Topics
More on Business Intelligence

Centene profits hit $738 million in the third quarter

This financial performance is attributable to a couple of factors, including Medicare membership increasing by 22%.

Jeff Lagasse, Editor

Photo: Martin Barraud/Getty Images

Insurer Centene has increased its year-over-year profits, logging $738 million in profit in the third quarter of this year, up from $584 million a year ago.

According to the earnings report Centene released this week, that brings total profit for the nine months ended September 30 up to $1.4 billion, once again an increase over 2021, in which the insurer collected $748 million during the same period.

On the revenue side, the $35.9 billion the company posted in the third quarter brings nine-month total revenue up to $109 billion. Both are increases from the previous year, when Centene logged $32.4 billion in revenue in the third quarter and $93.4 billion through the first three quarters.

This financial performance is attributable to a couple of factors, including Medicare membership increasing by 22% and the news that it would be partnering with Express Scripts as its pharmacy benefit manager in 2024.

Operating cash flow for the third quarter was $3.3 billion, driven by the receipt of $2.9 billion in Centers for Medicare and Medicaid Services payments for October on the last day of September. 

Year-to-date operating cash flow for 2022 was $7.8 billion; excluding the early receipt of $2.9 billion in CMS payments, year-to-date operating cash flow would have been $4.9 billion, or 3.5 times net earnings.

WHAT'S THE IMPACT?

Due to the higher-than-expected performance, Centene is raising the bottom of adjusted EPS range by $0.05.

In October, CMS published updated Medicare Star quality ratings for the 2023 rating year, in which Centene's star quality ratings declined. The company attributed the decrease to the expiration of certain disaster relief provisions, as well as deterioration in "select metrics." 

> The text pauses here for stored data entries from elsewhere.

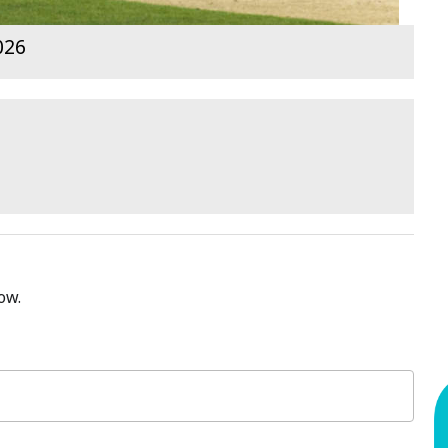
026
ow.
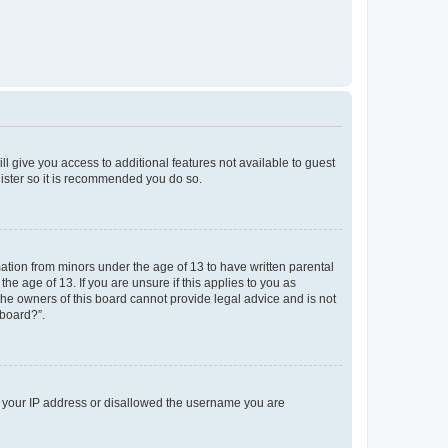
ll give you access to additional features not available to guest
gister so it is recommended you do so.
mation from minors under the age of 13 to have written parental
e age of 13. If you are unsure if this applies to you as
 the owners of this board cannot provide legal advice and is not
 board?”.
ed your IP address or disallowed the username you are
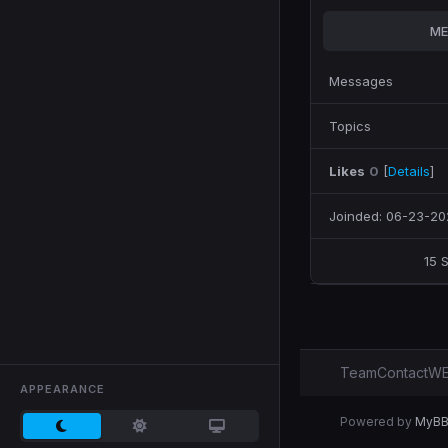
ME
Messages
Topics
Likes
0
[
Details
]
Joinded: 06-23-20
15 
Team
Contact
WE
APPEARANCE
Powered by
MyB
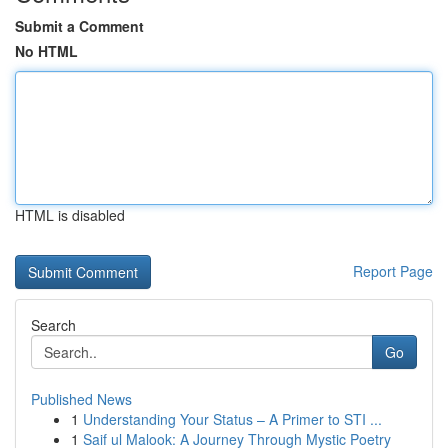
Submit a Comment
No HTML
HTML is disabled
Report Page
Search
Go
Published News
1
Understanding Your Status – A Primer to STI ...
1
Saif ul Malook: A Journey Through Mystic Poetry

Over the past year, Centene's leadership team launched a multi-year plan to build and improve quality across the enterprise, with a focus on enhanced patient experience and access to care. The company said it expects to begin to see the results of these efforts with the 2024 rating year (2025 revenue year).

THE LARGER TREND

Centene announced in May that it's divesting two of its pharmacy businesses, Magellan Rx and PANTHERx Rare. The company has signed two definitive agreements and will sell the former to Prime Therapeutics and the latter to a consortium of the Vistria Group for a combined total of about $2.8 billion.

Centene framed the moves as the next step in its ongoing portfolio review. They follow the company's plan, announced last year, to exit the pharmacy benefit management (PBM) space.

In June, Centene agreed to pay $13.7 million to New Mexico to settle an investigation into its subsidiaries' inflationary pricing and reporting of pharmacy benefits in the state's Medicaid program, which is overseen by the state's Human Services Department. Centene, among the largest Medicaid managed care organizations in the United States, was accused of submitting inaccurate billing requests to the state in its capacity as pharmacy benefit manager, according to the New Mexico Attorney General's office.

Three months later, in September, the company settled with Texas for $165 million to resolve claims of Medicaid fraud by the Texas attorney general. Centene made no admission of liability and maintained that its business practices were lawful. 

Under the terms of the settlement, Centene will pay more than $165.6 million to resolve Attorney General Ken Paxton's investigation into whether certain of Centene's business practices violated the Texas Medicaid Fraud Prevention Act. The AG alleged that Centene overcharged Medicaid in the prescription drug program.